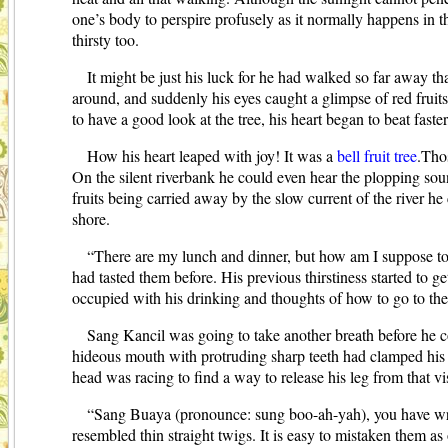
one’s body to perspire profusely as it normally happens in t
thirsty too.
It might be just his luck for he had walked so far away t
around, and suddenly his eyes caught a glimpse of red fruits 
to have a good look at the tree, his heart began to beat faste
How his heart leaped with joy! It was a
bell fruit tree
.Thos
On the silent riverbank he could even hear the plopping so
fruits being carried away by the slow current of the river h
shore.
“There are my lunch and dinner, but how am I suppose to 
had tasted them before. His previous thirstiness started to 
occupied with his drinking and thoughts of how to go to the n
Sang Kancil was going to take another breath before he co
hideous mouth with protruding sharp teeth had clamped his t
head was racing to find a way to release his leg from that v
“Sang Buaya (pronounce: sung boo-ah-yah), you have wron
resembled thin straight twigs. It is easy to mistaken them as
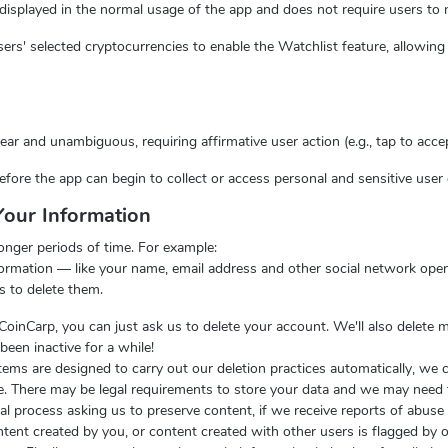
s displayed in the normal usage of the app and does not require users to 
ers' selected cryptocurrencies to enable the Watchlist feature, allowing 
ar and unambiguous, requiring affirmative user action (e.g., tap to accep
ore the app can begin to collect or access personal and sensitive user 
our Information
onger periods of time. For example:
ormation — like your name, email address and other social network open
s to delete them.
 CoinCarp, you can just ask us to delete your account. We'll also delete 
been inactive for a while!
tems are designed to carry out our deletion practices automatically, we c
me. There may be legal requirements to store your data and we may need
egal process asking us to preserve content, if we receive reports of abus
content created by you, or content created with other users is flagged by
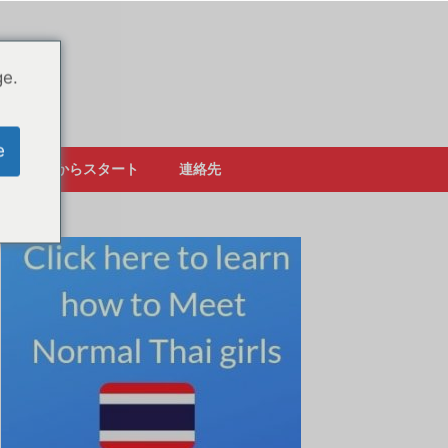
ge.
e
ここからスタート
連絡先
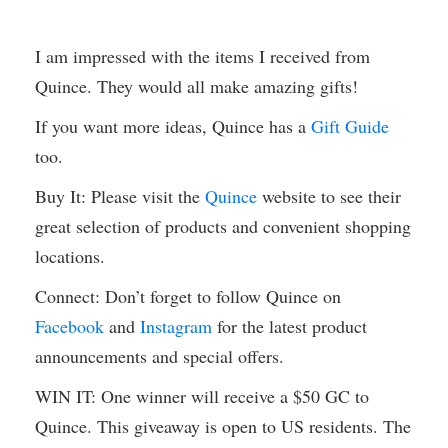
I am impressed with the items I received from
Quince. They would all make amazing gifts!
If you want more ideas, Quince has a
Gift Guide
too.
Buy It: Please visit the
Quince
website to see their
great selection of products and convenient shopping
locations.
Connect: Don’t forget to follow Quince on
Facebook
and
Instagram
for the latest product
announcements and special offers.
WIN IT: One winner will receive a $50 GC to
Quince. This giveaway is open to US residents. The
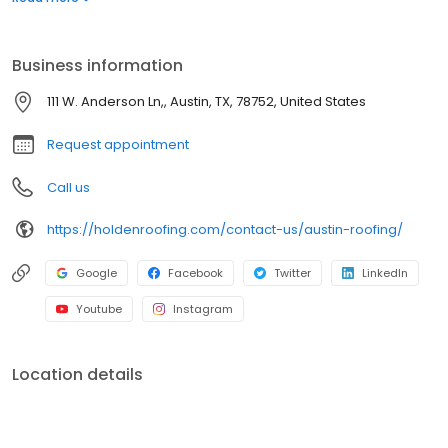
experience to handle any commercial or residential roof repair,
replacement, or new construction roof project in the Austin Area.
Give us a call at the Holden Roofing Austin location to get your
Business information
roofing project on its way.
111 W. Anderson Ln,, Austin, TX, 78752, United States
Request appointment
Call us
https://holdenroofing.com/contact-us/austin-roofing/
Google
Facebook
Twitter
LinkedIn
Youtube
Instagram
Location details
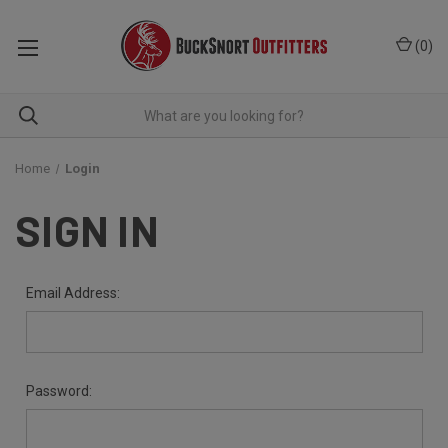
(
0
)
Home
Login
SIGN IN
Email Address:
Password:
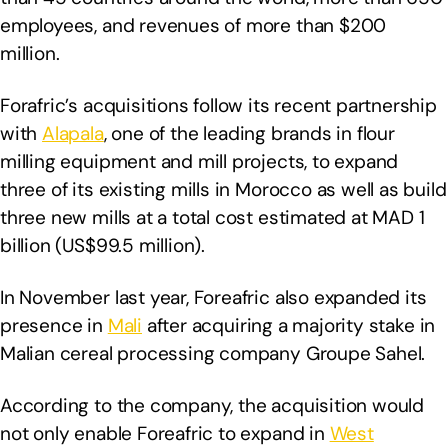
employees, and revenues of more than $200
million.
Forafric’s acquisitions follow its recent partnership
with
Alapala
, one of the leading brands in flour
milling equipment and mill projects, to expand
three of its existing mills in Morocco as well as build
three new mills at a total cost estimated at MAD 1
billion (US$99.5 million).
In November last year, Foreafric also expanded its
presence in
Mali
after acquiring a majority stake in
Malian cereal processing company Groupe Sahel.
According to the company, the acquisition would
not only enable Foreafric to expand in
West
* * *
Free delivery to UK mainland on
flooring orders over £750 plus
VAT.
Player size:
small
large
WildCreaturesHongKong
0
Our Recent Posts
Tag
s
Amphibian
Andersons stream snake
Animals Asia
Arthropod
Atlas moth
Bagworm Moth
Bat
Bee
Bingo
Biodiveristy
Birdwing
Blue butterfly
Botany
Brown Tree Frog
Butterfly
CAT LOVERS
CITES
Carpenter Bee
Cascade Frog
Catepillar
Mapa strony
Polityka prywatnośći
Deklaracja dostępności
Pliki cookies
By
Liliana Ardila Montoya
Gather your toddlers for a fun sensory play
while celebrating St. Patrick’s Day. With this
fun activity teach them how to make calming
---
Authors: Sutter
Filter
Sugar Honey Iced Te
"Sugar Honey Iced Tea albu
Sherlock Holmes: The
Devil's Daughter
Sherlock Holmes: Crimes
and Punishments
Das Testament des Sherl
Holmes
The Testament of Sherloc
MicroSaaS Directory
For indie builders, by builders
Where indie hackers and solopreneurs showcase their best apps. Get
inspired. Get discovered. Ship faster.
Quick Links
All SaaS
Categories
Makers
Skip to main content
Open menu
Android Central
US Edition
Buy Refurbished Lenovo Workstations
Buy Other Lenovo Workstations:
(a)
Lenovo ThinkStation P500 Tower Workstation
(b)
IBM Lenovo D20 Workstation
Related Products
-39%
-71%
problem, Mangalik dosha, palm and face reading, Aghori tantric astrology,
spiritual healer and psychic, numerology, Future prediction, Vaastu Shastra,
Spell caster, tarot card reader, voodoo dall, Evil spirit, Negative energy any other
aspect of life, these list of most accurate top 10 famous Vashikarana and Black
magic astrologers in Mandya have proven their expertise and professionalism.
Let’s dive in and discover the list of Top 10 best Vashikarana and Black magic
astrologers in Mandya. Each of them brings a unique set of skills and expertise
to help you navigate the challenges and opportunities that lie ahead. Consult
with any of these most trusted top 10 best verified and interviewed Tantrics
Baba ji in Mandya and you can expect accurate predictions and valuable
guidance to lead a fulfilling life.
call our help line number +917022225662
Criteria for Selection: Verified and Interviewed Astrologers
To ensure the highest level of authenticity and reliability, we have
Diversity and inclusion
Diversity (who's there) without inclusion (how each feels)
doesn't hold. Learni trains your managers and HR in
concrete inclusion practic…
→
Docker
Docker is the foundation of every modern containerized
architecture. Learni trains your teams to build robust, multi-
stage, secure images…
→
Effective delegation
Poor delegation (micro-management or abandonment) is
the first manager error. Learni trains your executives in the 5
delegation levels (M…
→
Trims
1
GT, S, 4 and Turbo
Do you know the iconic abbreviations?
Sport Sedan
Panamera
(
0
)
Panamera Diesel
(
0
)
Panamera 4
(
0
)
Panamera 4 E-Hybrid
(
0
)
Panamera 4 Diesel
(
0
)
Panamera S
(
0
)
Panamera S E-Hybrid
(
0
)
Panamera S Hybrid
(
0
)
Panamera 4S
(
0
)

**Exercise requirements:** State the number of lines in the preceding entries that include the word "Quince". Provide nothing else.

**Finished exercise:** 5